The table of values for the function f(x) is

x: 1 2 3 4 5 6 7

f(x): 5 0 -3 -4 -3 0 5

Note that the dependent values are symmetric. Let's try to get the independent values to be symmetric too.

If you substitute x = w+4 you get

w: -3 -2 -1 0 1 2 3

f(x): 5 0 -3 -4 -3 0 5

Now, to standardize, let's try to get the function to go through the point (0,0).
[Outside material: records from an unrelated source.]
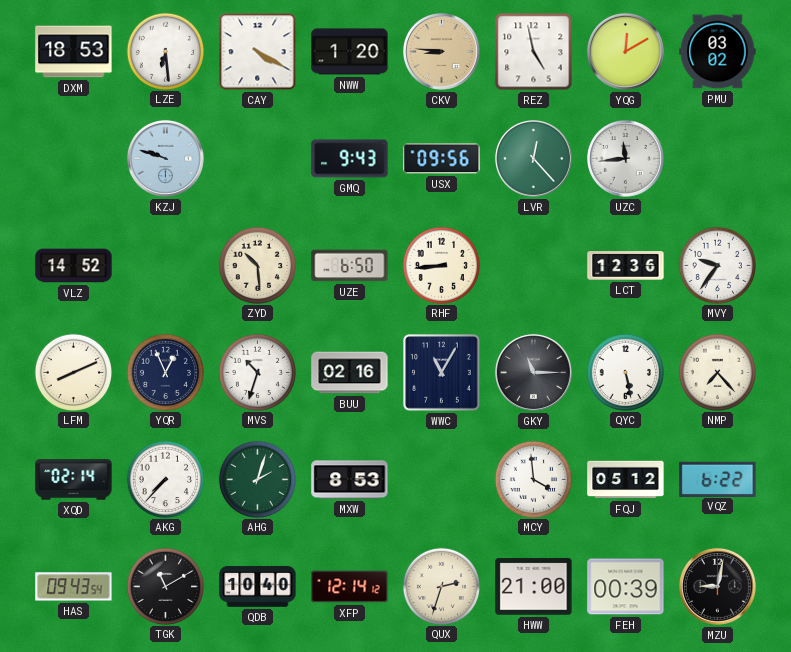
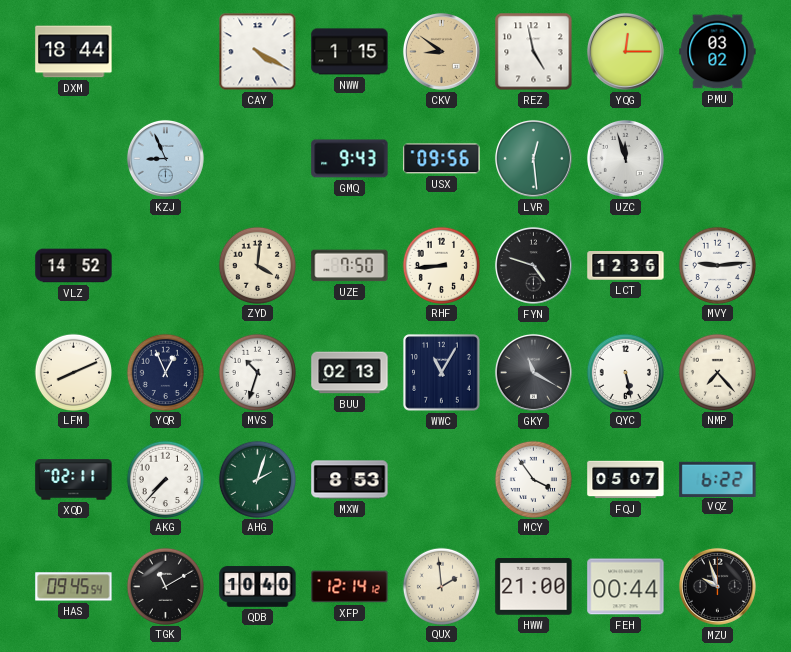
DXM: 18:53 -> 18:44
LZE: 6:29 -> none
NWW: 1:20 -> 1:15
CKV: 8:46 -> 8:51
YQG: 12:10 -> 12:15
KZJ: 9:48 -> 8:56
LVR: 12:23 -> 12:29
UZC: 11:44 -> 11:57
ZYD: 10:29 -> 4:01
UZE: 6:50 -> 7:50
FYN: none -> 4:48
MVY: 9:36 -> 9:14
BUU: 02:16 -> 02:13
GKY: 11:15 -> 11:20
XQD: 02:14 -> 02:11
MCY: 3:59 -> 3:54
FQJ: 05:12 -> 05:07
HAS: 09:43 -> 09:45
QUX: 2:33 -> 1:59
FEH: 00:39 -> 00:44
MZU: 9:02 -> 9:57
If you then substitute f(x) = g(x)-4 you get

w: -3 -2 -1 0 1 2 3

g(x): 9 4 1 0 1 4 9

So the function g(x) = w^{2}

This means that f(x) = w^{2}-4 and **f(x) = (x-4)**^{2}-4

**===============================**

Even if this table did not resolve to a quadratic function, any finite table of values like this can be resolved to a polynomial using the Difference Calculus for discrete functions.

So if you start with the original table

x: 1 2 3 4 5 6 7

f(x): 5 0 -3 -4 -3 0 5

Take the first differences of f(x) (equivalent to the derivative of a continuous function) and you get

-5, -3, -1, +1, +3, +5

Take the second differences (second derivitive) and you get a constant difference of +2.

Since the second derivitive is +2, you get the polynomial ax^{2} + bx + c. (Since the derivative is +2, we know that a = 1, but let's estimate it for now)

Substituting from the original function table, we get the equations.

a + b + c = 5

4a +2b + c = 0

9a +3b + c = -3

Solving these we get

a=1, b=-8 and c=12, or the polynomial **x**^{2}-8x+12

but note that x^{2}-8x+12 = **(x-4)**^{2}-4, the same answer as before.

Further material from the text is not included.